Down River Rendezvous - Down River Equipment Company

Join us this weekend on the Arkansas for some boating, camping, and fun times. We love boating, but we love you even more! Join us at River Runners to celebrate another season of rafting. This is our 3rd annual customer appreciation weekend. River Runners is partnering with us to provide camping, access to their private Brown’s Canyon put-in and the infamous Riverside Grill on-site.

When: Friday Evening, May 20th – Sunday, May 22nd (Our retail store will be closed on Saturday and Sunday)

Where: River Runners @ Brown’s Canyon, 24070 County Road 301, Buena Vista, Colorado 81211 https://www.google.com/maps/place/River+Runners+at+Browns+Canyon/@38.767468,-106.096687,15z/data=!4m2!3m1!1s0x0:0xa721f7b106715f3b

Camping: Tent or car camping is available Friday and Saturday nights at River Runners. We’ve reserved the entire campground, so there will be spots to set up a tent or crash in your car. Camping is limited to the first 100 people to make a reservation.

Riverside Grill: The Brown’s Canyon Riverside Grill will be the spot to register, get info about shuttles and all other event info. It has a Baja-style menu and order-up service for a unique, but casual dining experience. Menu items include carne asada burritos, fish tacos, quesadillas, chips and salsa, and much more. All products are purchased locally when possible. The bar features local micro brews, the legendary River Rummer, and hand-made margaritas. Other beverage options include natural sodas and ice tea. Down River will provide a couple free drink coupons to each participant as a thank you for supporting DRE.
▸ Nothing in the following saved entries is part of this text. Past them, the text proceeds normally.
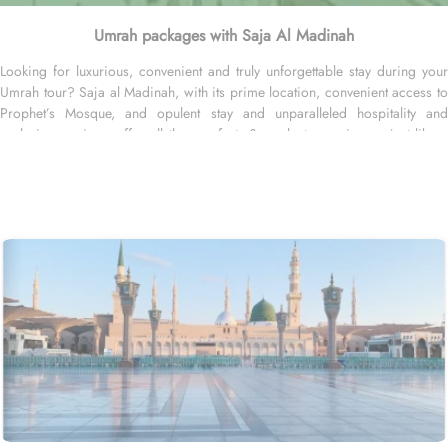
Umrah packages with Saja Al Madinah
Looking for luxurious, convenient and truly unforgettable stay during your
Umrah tour? Saja al Madinah, with its prime location, convenient access to
Prophet’s Mosque, and opulent stay and unparalleled hospitality and
exclusive services, offer all the comforts & opulent experiences just like a
home. The unique location makes Saja Al Madinah a hot favourite stay
option among many of our guests visiting Madinah. It is located in the
northern side of the central area in Madinah and has close proximity from
Prophet’s Mosque where its just a 4-minutes’ walk to the Prophet’s Mosque.
Home to variety of suites & rooms types spread across 14 floors with
various exclusive amenities and perks, Saja Madinah promises guests the
perfect blend of exceptional comfort, and a truly regal stay just like home.
The executive king rooms are spacious and comfortable with King sized
beds that makes them perfect for couples & newlyweds. The executive twin
rooms are large and cozy, feature four single beds connectable to two
queen beds and ideal for small facilities or two or four. In addition to king
and twin rooms, the executive suites come with two bedrooms, two
bathrooms and a sitting area, becoming ideal for families of 4 or 5. Not
stopping there, there is also an option of customized rooms furnished with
Shuttles: There is not an official shuttle bus planned this year, but we will be organizing vehicles and drivers for both days.

Costs: Down River is supplementing camping, shuttles and some drinks as a thank you to our amazing customers and friends. Your cost for the entire weekend is $8/person. If you use any Colorado State Park put-ins or take-outs you will need to purchase a day use pass on-site.

RESERVE YOUR SPOT HERE - https://www.adventurecentral.com/user/web/m/wfCalendar.aspx?AID=19834&TCID=4049154&CLUID=7a730889-0f99-448d-b206-a9673d8bba68


----------



## Down River Equipment (Apr 12, 2006)

This is shaping up to be a great weekend. Don't forget, the store will be closed Saturday and Sunday.


----------